EXERCISE BRIEF: Taking the listing below, restate word for word each line from the line with "Return results in" to the line with "Highlight pancreas.", ends included, and stop there.

MATERIAL FOR THIS TASK:

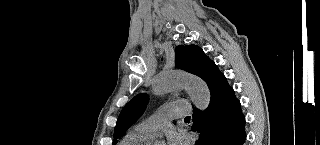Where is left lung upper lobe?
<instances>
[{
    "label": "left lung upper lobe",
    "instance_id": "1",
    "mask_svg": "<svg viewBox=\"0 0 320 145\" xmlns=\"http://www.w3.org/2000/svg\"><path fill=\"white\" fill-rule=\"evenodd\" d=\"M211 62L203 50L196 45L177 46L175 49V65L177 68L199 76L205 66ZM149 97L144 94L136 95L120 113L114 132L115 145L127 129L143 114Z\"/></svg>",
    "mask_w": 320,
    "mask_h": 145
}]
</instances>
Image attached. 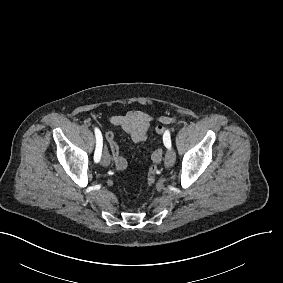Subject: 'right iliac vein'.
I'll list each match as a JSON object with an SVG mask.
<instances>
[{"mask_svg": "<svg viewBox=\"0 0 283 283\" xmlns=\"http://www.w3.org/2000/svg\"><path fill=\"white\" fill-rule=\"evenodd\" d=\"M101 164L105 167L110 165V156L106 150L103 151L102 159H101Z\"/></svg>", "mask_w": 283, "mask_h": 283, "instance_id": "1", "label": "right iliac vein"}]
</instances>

---

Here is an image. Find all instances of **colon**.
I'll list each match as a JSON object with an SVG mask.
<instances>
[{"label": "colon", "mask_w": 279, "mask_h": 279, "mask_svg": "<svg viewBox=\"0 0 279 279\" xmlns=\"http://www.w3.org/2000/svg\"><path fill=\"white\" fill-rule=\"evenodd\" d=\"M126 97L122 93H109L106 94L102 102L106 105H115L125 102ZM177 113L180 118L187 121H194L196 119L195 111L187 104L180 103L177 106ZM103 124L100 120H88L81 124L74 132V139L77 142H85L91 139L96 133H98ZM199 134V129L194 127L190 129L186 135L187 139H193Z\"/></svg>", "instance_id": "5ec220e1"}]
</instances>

--

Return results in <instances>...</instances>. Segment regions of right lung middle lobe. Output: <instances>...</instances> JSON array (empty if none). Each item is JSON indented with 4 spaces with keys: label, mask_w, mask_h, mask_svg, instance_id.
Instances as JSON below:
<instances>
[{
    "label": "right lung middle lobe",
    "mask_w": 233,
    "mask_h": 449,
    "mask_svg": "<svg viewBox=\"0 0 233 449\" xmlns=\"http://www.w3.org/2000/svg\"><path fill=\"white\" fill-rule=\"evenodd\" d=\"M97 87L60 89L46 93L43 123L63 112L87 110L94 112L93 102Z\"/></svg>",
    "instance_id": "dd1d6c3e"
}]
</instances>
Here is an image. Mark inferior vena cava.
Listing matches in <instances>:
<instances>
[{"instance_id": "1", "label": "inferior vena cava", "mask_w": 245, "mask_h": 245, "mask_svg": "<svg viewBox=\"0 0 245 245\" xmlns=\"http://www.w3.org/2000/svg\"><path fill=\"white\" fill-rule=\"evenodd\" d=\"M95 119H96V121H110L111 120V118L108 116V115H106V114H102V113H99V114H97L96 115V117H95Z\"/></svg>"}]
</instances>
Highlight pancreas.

THE COMPLETED TASK:
Return results in <instances>...</instances>. Segment regions of right lung middle lobe. Output: <instances>...</instances> JSON array (empty if none). Each item is JSON indented with 4 spaces with keys: label, mask_w, mask_h, mask_svg, instance_id.
Instances as JSON below:
<instances>
[{
    "label": "right lung middle lobe",
    "mask_w": 233,
    "mask_h": 449,
    "mask_svg": "<svg viewBox=\"0 0 233 449\" xmlns=\"http://www.w3.org/2000/svg\"><path fill=\"white\" fill-rule=\"evenodd\" d=\"M97 87L60 89L46 93L43 123L63 112L87 110L94 112L93 102Z\"/></svg>",
    "instance_id": "dd1d6c3e"
}]
</instances>
Here is an image. Mark inferior vena cava.
Listing matches in <instances>:
<instances>
[{"instance_id": "1", "label": "inferior vena cava", "mask_w": 245, "mask_h": 245, "mask_svg": "<svg viewBox=\"0 0 245 245\" xmlns=\"http://www.w3.org/2000/svg\"><path fill=\"white\" fill-rule=\"evenodd\" d=\"M95 119H96V121H110L111 120V118L108 116V115H106V114H102V113H99V114H97L96 115V117H95Z\"/></svg>"}]
</instances>
Highlight pancreas.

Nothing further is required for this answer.